Benchmark zinc prices on the London Metal Exchange touched $2,525 a tonne this month, a gain of 11% since the start of the year compared with nearly 9% for copper and a small loss for aluminium.

"Strong galvanised steel production in China is behind zinc's rally," a source at a commodity trading firm said. "But LME stocks are up, meaning weakness outside China and excess supply."

Data from the World Steel Association shows global crude steel production fell 2.5% to 152.7 million tonnes in July from a year earlier, but in China output jumped more than 9% to 94.4 million tonnes.

"The bulk of (China's) galvanised steel-consuming sectors such as autos and machinery are gathering momentum," analysts at Macquarie said in a note.

"We calculate using (China's) year to date growth figure that highway investment has grown by an average of 12% since May and railway by almost 20%, despite a cooling evident in July," the Macquarie analysts said.

The strength of Chinese demand is seen in zinc prices and tumbling stocks in warehouses monitored by the Shanghai Futures Exchange, which at 77,629 tonnes have dropped more than 50% since March.

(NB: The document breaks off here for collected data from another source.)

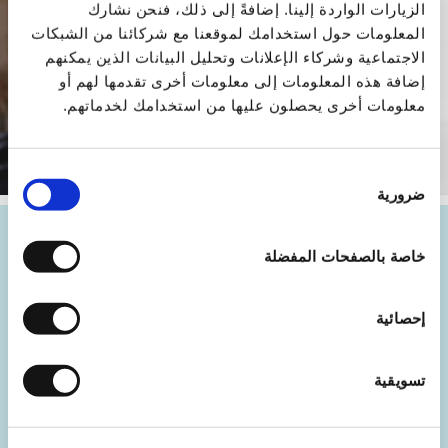
الزيارات الواردة إلينا. إضافةً إلى ذلك، فنحن نشارك
المعلومات حول استخدامك لموقعنا مع شركائنا من الشبكات
الاجتماعية وشركاء الإعلانات وتحليل البيانات الذين يمكنهم
إضافة هذه المعلومات إلى معلومات أخرى تقدمها لهم أو
معلومات أخرى يحصلون عليها من استخدامك لخدماتهم.
اختيار
ضرورية
الموافقة
لمن تُناسب تقنية TTRT؟
خاصة بالصفحات المفضلة
● تُناسب تقنية TTRT أشخاصًا من جميع الأعمار (بما في
إحصائية
ذلك الأطفال) ما دامت هناك قدرة على التواصل وموافقة
من الشخص نفسه.
تسويقية
● لا يُنصَح بها لمن لديهم اضطرابات نفسية/ذهنيه (مثل
الذهان، الفصام، إلخ).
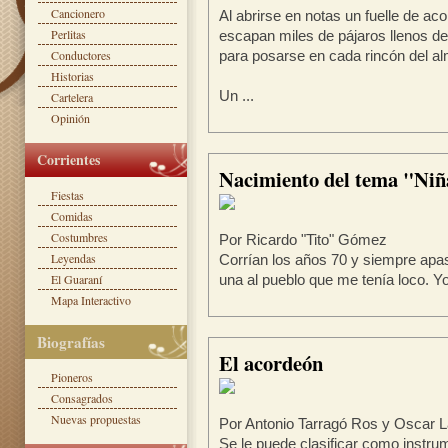
Cancionero
Al abrirse en notas un fuelle de ac
Perlitas
escapan miles de pájaros llenos d
Conductores
para posarse en cada rincón del a
Historias
Un ...
Cartelera
Opinión
Corrientes
Nacimiento del tema "Niñ
Fiestas
Comidas
Costumbres
Por Ricardo "Tito" Gómez
Leyendas
Corrían los años 70 y siempre apas
El Guaraní
una al pueblo que me tenía loco. Yo 
Mapa Interactivo
Biografías
El acordeón
Pioneros
Consagrados
Nuevas propuestas
Por Antonio Tarragó Ros y Oscar L
Se le puede clasificar como instrum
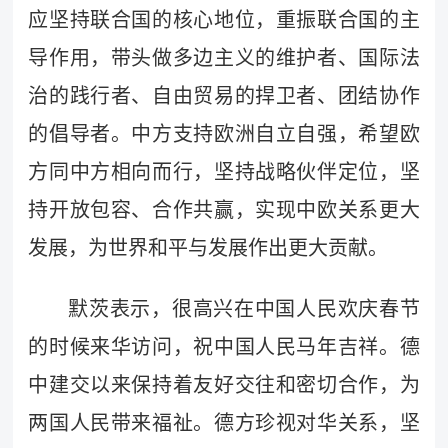
应坚持联合国的核心地位，重振联合国的主
导作用，带头做多边主义的维护者、国际法
治的践行者、自由贸易的捍卫者、团结协作
的倡导者。中方支持欧洲自立自强，希望欧
方同中方相向而行，坚持战略伙伴定位，坚
持开放包容、合作共赢，实现中欧关系更大
发展，为世界和平与发展作出更大贡献。
默茨表示，很高兴在中国人民欢庆春节
的时候来华访问，祝中国人民马年吉祥。德
中建交以来保持着友好交往和密切合作，为
两国人民带来福祉。德方珍视对华关系，坚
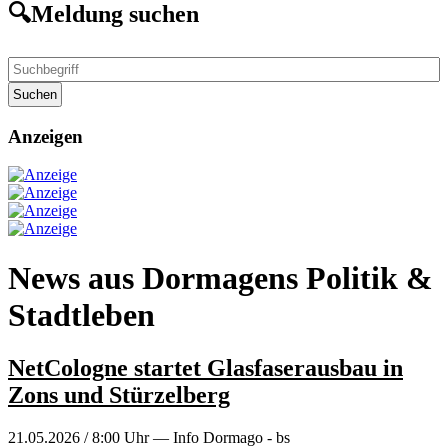
🔍Meldung suchen
Suchen
Anzeigen
News aus Dormagens Politik &
Stadtleben
NetCologne startet Glasfaserausbau in
Zons und Stürzelberg
21.05.2026 / 8:00 Uhr — Info Dormago - bs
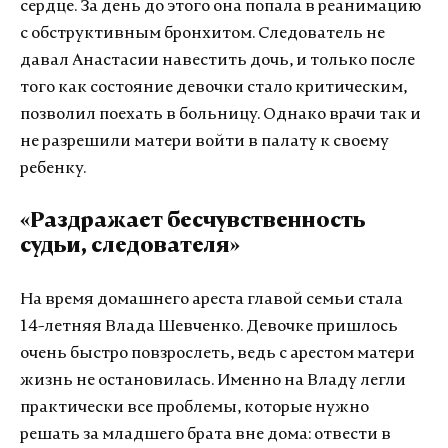
сердце. За день до этого она попала в реанимацию
с обструктивным бронхитом. Следователь не
давал Анастасии навестить дочь, и только после
того как состояние девочки стало критическим,
позволил поехать в больницу. Однако врачи так и
не разрешили матери войти в палату к своему
ребенку.
«Раздражает бесчувственность
судьи, следователя»
На время домашнего ареста главой семьи стала
14-летняя Влада Шевченко. Девочке пришлось
очень быстро повзрослеть, ведь с арестом матери
жизнь не остановилась. Именно на Владу легли
практически все проблемы, которые нужно
решать за младшего брата вне дома: отвести в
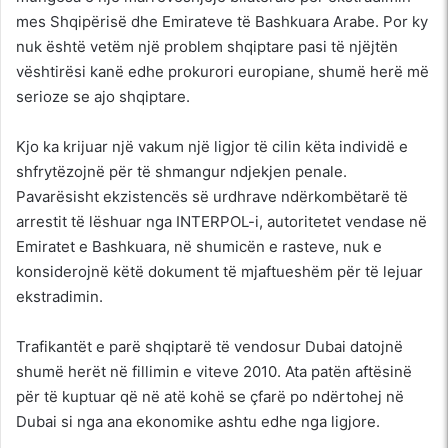
mes Shqipërisë dhe Emirateve të Bashkuara Arabe. Por ky
nuk është vetëm një problem shqiptare pasi të njëjtën
vështirësi kanë edhe prokurori europiane, shumë herë më
serioze se ajo shqiptare.
Kjo ka krijuar një vakum një ligjor të cilin këta individë e
shfrytëzojnë për të shmangur ndjekjen penale.
Pavarësisht ekzistencës së urdhrave ndërkombëtarë të
arrestit të lëshuar nga INTERPOL-i, autoritetet vendase në
Emiratet e Bashkuara, në shumicën e rasteve, nuk e
konsiderojnë këtë dokument të mjaftueshëm për të lejuar
ekstradimin.
Trafikantët e parë shqiptarë të vendosur Dubai datojnë
shumë herët në fillimin e viteve 2010. Ata patën aftësinë
për të kuptuar që në atë kohë se çfarë po ndërtohej në
Dubai si nga ana ekonomike ashtu edhe nga ligjore.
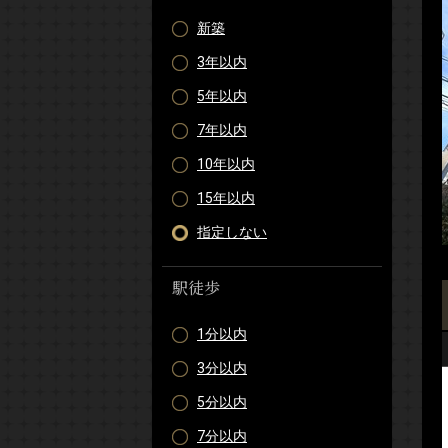
新築
3年以内
5年以内
7年以内
10年以内
15年以内
指定しない
駅徒歩
1分以内
3分以内
5分以内
7分以内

Outside China however, the coronavirus crisis is still taking its toll. Analysts at Citi expect the zinc market surplus to climb to more than 500,000 tonnes from a shortfall of 231,000 tonnes in 2019.

Some of that surplus has already found its way to LME registered warehouses, where stocks at 224,300 tonnes compare with a number below 50,000 tonnes in February. Ample supplies on the LME market have seen cash zinc over the three-month contract trade at a discount of $26 a tonne, the highest since April 2017.